What I know so far is that for convex set the weak closure is the same as norm closure in $H$. $x$ is clearly in $K_n$, since it is in the weak closure of the tail $\{x_k:k\geq n\}$ for every $n$. But how can I show that $x$ is the only element in $\bigcap K_n$?
On
Suppose $\langle \phi, y \rangle \le \alpha$ for all $y \in K_n$, then $\langle \phi, x \rangle \le \alpha$. In particular, $x \in K_n$ for all $x$ and so $x \in \cap_n K_n$.
Suppose $z \neq x$, then there is some $\phi$ such that $\langle \phi, z \rangle > \langle \phi, x \rangle $, and since $\langle \phi, x_n \rangle \to \langle \phi, x \rangle$, we see that $z \notin K_n$ for $n$ sufficiently large and hence $\cap_n K_n = \{x\}$.
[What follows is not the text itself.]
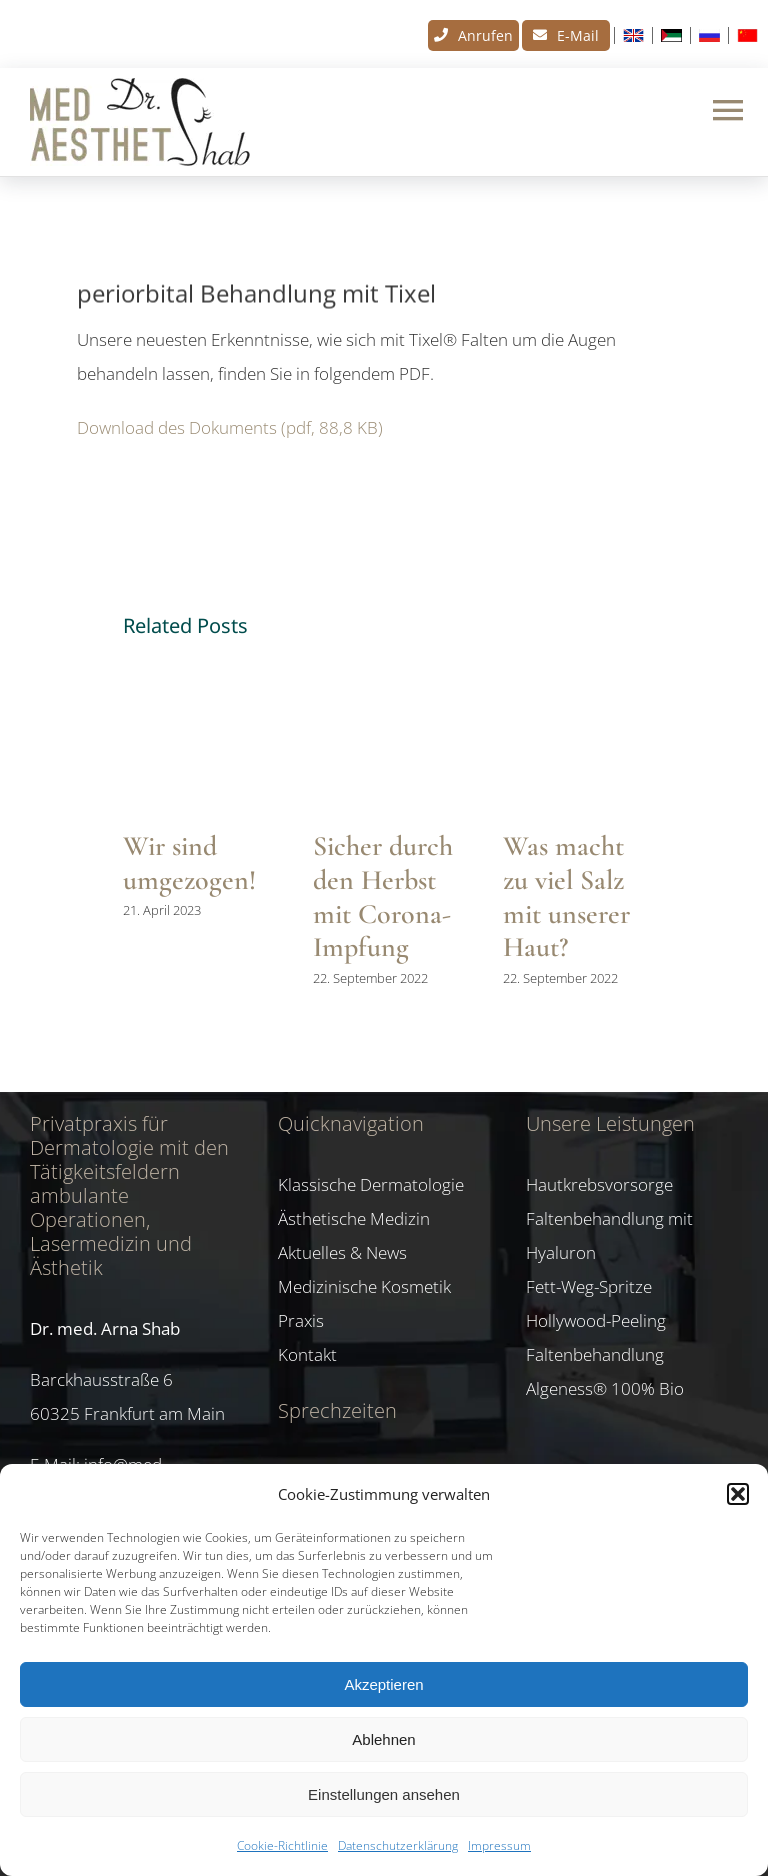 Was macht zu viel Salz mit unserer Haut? (566, 896)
Since $x_n$ converges weakly to $x$, one has for every $a \in H$. $$\lim_{n \to \infty} \langle a, x_n \rangle = \langle a, x \rangle.$$ Consequently, one has $$\lim_{n \to \infty} \sup_{z \in K_n} |\langle z, a\rangle - \langle x, a \rangle| = 0.$$ This implies for $y \in \bigcap K_n$, one has for every $a \in H$ $$\langle y, a \rangle = \langle x, a \rangle,$$ which yields $y = x$.